What trend has the bank seen in consumption loans and business loans during the last 2 years? What trend do you expect in the next 2 years?

Chetna Vijay Sinha (Mann Deshi): We observed that in market, there are good number customers, who require consumption loans for 2 wheelers, 4 wheelers, white goods, laptop, mobile phones, etc. We look forward to increasing these types of loans in future. At present, we do not promote consumption loans in our bank.

As far as business loan is concerned, there is rising demand of micro enterprise loans from Rs1 lakh to Rs5 lakhs. Although the micro loan demand has been negatively affected by covid, cash credit to micro loan customer is also rising.

We think that in next 2 years demand of consumption loan and micro enterprise loan will rise more. The bank needs to digitize its processes to cater this demand on time. Women micro enterprise loan will have more demand with less supply as these enterprises hardly have any security to offer to banks. This will create a situation of gap in demand and supply. We think that there is a conducive requirement of an ecosystem, supported by government to meet these challenges either through change in policy or a suitable credit guarantee scheme.

Vidhya Kiran Agrawal (Udaipur Samridhi): In the last 2 years of pandemic of covid, bank has observed that borrowers required the business loan in small scale sector, and working capital to run their business. The bank expects that more loans and advances will be required in MSME sector and in housing sector.

Alka Shrivastava (Laxmibai): The bank’s CD ratio is getting better than before. The focus of the bank is on small microfinance. In this financial year, most of the finance has been done by the bank in CNG auto rickshaws and e-rickshaws, which are in priority category as per RBI guidelines. This type of loan has increased the income of the lower-class customers and they do their business smoothly by getting loan from the bank, which has benefited all the stakeholders.

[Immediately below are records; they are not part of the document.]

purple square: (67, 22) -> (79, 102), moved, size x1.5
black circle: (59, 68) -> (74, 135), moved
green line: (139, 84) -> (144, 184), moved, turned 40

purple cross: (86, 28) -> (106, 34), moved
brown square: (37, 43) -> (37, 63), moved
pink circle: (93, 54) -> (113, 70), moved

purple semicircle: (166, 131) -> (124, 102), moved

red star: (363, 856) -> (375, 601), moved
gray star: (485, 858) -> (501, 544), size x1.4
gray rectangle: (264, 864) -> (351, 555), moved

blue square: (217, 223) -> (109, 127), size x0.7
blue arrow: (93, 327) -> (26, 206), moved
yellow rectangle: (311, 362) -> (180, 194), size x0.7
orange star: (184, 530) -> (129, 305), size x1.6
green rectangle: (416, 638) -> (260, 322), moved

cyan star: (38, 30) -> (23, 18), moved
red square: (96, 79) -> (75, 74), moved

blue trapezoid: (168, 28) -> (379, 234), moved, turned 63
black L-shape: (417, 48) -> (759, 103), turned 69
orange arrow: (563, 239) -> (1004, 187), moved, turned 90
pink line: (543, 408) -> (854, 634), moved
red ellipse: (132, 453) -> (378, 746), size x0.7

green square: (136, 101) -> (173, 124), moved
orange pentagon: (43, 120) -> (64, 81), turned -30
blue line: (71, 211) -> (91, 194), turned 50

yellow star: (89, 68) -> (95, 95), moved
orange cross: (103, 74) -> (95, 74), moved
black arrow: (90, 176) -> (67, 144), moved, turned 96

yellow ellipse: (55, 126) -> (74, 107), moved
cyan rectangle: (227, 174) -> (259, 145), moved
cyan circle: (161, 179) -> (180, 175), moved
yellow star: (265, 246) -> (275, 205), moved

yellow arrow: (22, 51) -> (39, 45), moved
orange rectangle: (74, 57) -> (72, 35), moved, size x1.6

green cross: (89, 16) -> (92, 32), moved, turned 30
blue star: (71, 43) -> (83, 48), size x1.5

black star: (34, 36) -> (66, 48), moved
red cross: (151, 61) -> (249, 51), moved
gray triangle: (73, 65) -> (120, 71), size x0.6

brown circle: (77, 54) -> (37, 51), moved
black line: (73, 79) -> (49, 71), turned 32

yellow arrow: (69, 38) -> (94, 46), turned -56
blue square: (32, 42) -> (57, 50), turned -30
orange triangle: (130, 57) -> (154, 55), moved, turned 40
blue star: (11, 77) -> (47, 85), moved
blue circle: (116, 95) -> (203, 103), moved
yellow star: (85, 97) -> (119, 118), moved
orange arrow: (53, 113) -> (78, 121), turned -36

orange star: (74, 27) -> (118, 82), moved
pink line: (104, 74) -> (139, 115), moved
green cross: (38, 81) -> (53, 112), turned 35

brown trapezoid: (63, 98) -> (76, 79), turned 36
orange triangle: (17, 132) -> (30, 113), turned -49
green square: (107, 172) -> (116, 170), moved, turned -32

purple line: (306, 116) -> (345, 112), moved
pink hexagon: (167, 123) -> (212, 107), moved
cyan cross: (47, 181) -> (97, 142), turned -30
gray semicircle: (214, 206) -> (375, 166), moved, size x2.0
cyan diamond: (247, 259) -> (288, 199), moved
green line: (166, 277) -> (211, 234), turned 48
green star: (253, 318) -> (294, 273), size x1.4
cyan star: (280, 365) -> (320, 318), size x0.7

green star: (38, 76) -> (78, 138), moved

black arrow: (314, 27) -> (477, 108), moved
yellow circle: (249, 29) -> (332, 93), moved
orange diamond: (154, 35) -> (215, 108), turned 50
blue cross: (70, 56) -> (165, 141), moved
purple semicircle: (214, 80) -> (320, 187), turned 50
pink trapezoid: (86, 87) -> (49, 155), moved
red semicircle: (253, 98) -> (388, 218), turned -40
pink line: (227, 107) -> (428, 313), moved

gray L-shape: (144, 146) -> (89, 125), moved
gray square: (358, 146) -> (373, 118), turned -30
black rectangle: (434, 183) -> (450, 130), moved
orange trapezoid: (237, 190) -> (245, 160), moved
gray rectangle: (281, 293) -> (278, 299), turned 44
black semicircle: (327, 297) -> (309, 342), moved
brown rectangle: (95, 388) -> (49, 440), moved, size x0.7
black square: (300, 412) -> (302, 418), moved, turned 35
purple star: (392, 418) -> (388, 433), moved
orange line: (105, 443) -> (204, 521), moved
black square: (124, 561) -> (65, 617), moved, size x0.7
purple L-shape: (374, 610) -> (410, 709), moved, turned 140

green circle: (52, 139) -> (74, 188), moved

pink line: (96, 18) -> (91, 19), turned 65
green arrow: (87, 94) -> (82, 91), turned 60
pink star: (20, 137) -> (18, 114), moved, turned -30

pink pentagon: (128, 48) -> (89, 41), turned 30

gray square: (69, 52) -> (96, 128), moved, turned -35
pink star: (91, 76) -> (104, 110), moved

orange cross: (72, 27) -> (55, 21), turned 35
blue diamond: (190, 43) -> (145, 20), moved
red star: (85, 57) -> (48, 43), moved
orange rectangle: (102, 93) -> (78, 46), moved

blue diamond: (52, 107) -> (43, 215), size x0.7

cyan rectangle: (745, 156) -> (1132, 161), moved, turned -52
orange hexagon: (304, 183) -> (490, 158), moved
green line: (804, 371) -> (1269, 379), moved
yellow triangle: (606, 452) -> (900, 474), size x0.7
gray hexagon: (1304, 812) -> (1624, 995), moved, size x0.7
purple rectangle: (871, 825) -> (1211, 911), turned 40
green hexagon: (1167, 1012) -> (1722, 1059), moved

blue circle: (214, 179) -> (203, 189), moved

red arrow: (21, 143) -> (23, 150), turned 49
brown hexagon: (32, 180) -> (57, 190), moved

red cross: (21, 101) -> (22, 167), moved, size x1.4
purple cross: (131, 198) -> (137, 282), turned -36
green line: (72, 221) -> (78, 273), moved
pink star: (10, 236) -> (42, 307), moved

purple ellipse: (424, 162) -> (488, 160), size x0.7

Lakhimi Baruah (Konoklota): The bank does not have consumption loan. The bank has small business loan which constitute 30% of the total loan products. The bank does have SHG and JLG loans under NRLM, NULM Scheme, as targeted by the district administration. The bank also has agri and allied, SSI, Mudra loan, Weavers Credit Card (WCC) and other loans. Bank has own financing under micro loan scheme to SHGs and JLGs and also individuals as per borrower’s needs in priority sector and we expect such loans to grow in next 2 years. Over and above, the bank has OBC, SC, ST Corporation loan under micro credit policy. The bank is financially supported as MFI by SIDBI, Rashtriya Mahila Kosh (RMK), North Eastern Development Finance Corporation (NEDFI) and NABARD.

What steps has your bank taken in the last 12 months to improve compliance with RBI guidelines?

Rekha Sunil Kulkarni (Mann Deshi): The bank has migrated to new CBS equipped with timely generation of RBI report. This helps in submitting report to RBI on time. We have the RBI report calendar also to remain alert on time. Incidental report is being taken care by finance department.

Vidhya Kiran Agrawal (Udaipur Samridhi): Our bank has taken 2 main steps. First, the bank management has been educating the staff members to read and understand the RBI circulars and apply them in routine banking in all manner. Second, the bank has followed the all guidelines as per required by RBI like update the Re-KYC, Cyber Securities, system upgrades, customers awareness, etc.

Alka Shrivastava (Laxmibai): We ensure that key employees of our organization attend all the trainings, held by RBI from time to time. We also participate in various third-party trainings, so that we have all the updated information at any point of time. In order to ensure compliance with the instructions given by RBI, we are updating our system from time to time so that the mandatory and other records can easily be compiled from the CBS.

Lakhimi Baruah (Konoklota): The bank has taken various suitable steps to address the deficiencies of inspection under Section 35 as directed by Reserve Bank of India from time to time and discussed and taken measures, as suggested by Board of Directors in last 12 months.